*** Begin section ***

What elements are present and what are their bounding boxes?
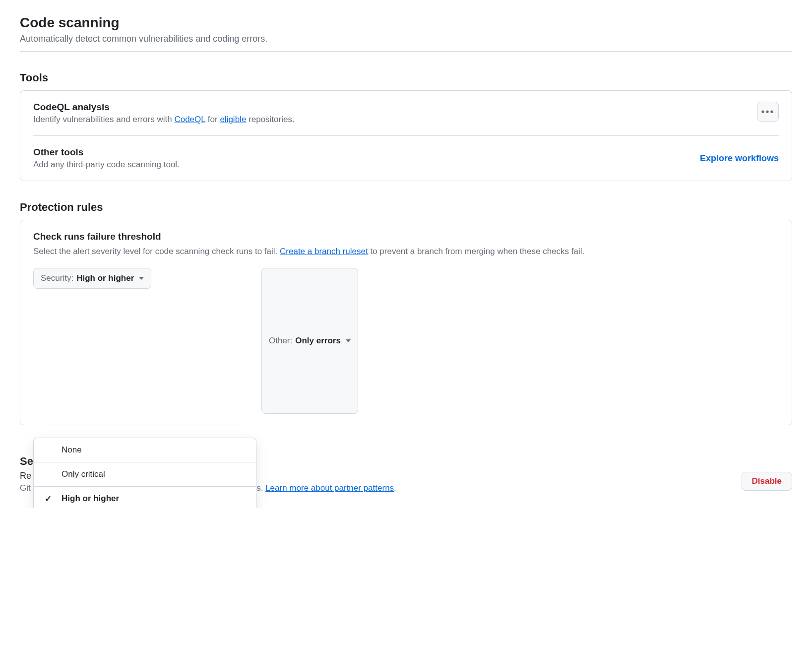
- other-tools-row: Other tools Add any third-party code sca…: [33, 135, 779, 170]
- menu-item-high-or-higher[interactable]: High or higher: [34, 487, 256, 508]
- create-ruleset-link[interactable]: Create a branch ruleset: [280, 247, 368, 256]
- secret-period: .: [394, 483, 396, 493]
- menu-item-only-critical[interactable]: Only critical: [34, 462, 256, 487]
- security-dropdown-value: High or higher: [76, 273, 134, 283]
- tools-section-title: Tools: [20, 71, 792, 84]
- codeql-link[interactable]: CodeQL: [174, 115, 205, 124]
- dropdown-row: Security: High or higher None Only criti…: [33, 268, 779, 414]
- tools-box: CodeQL analysis Identify vulnerabilities…: [20, 90, 792, 181]
- codeql-desc-mid: for: [205, 115, 220, 124]
- disable-button-1[interactable]: Disable: [742, 472, 792, 491]
- threshold-desc-suffix: to prevent a branch from merging when th…: [368, 247, 585, 256]
- security-dropdown-menu: None Only critical High or higher Medium…: [33, 438, 256, 508]
- threshold-desc-prefix: Select the alert severity level for code…: [33, 247, 280, 256]
- threshold-title: Check runs failure threshold: [33, 231, 779, 242]
- menu-item-none[interactable]: None: [34, 438, 256, 462]
- threshold-desc: Select the alert severity level for code…: [33, 245, 779, 258]
- codeql-desc-suffix: repositories.: [246, 115, 294, 124]
- page-title: Code scanning: [20, 15, 792, 31]
- codeql-title: CodeQL analysis: [33, 102, 295, 113]
- protection-box: Check runs failure threshold Select the …: [20, 220, 792, 425]
- security-dropdown-button[interactable]: Security: High or higher: [33, 268, 151, 289]
- codeql-desc: Identify vulnerabilities and errors with…: [33, 115, 295, 125]
- security-dropdown-prefix: Security:: [41, 273, 73, 283]
- kebab-icon: •••: [761, 106, 774, 118]
- security-dropdown-wrapper: Security: High or higher None Only criti…: [33, 268, 256, 414]
- explore-workflows-link[interactable]: Explore workflows: [700, 153, 779, 164]
- learn-partner-patterns-link[interactable]: Learn more about partner patterns: [265, 483, 394, 493]
- secret-line2-prefix: Git: [20, 483, 31, 493]
- caret-down-icon: [346, 339, 351, 342]
- tools-section: Tools CodeQL analysis Identify vulnerabi…: [20, 71, 792, 181]
- other-dropdown-prefix: Other:: [269, 336, 292, 346]
- secret-line1-prefix: Re: [20, 471, 31, 481]
- other-tools-desc: Add any third-party code scanning tool.: [33, 160, 180, 170]
- page-subtitle: Automatically detect common vulnerabilit…: [20, 34, 792, 52]
- caret-down-icon: [139, 277, 144, 280]
- codeql-desc-prefix: Identify vulnerabilities and errors with: [33, 115, 174, 124]
- other-dropdown-value: Only errors: [295, 336, 341, 346]
- codeql-row: CodeQL analysis Identify vulnerabilities…: [33, 102, 779, 125]
- protection-section-title: Protection rules: [20, 201, 792, 214]
- other-tools-title: Other tools: [33, 147, 180, 158]
- codeql-kebab-button[interactable]: •••: [757, 102, 779, 122]
- other-dropdown-button[interactable]: Other: Only errors: [261, 268, 358, 414]
- page-header: Code scanning Automatically detect commo…: [20, 15, 792, 52]
- protection-rules-section: Protection rules Check runs failure thre…: [20, 201, 792, 425]
- eligible-link[interactable]: eligible: [220, 115, 246, 124]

*** End section ***

Identify every line above that includes the word "critical", and show those lines.

- menu-item-only-critical[interactable]: Only critical: [34, 462, 256, 487]
- security-dropdown-menu: None Only critical High or higher Medium…: [33, 438, 256, 508]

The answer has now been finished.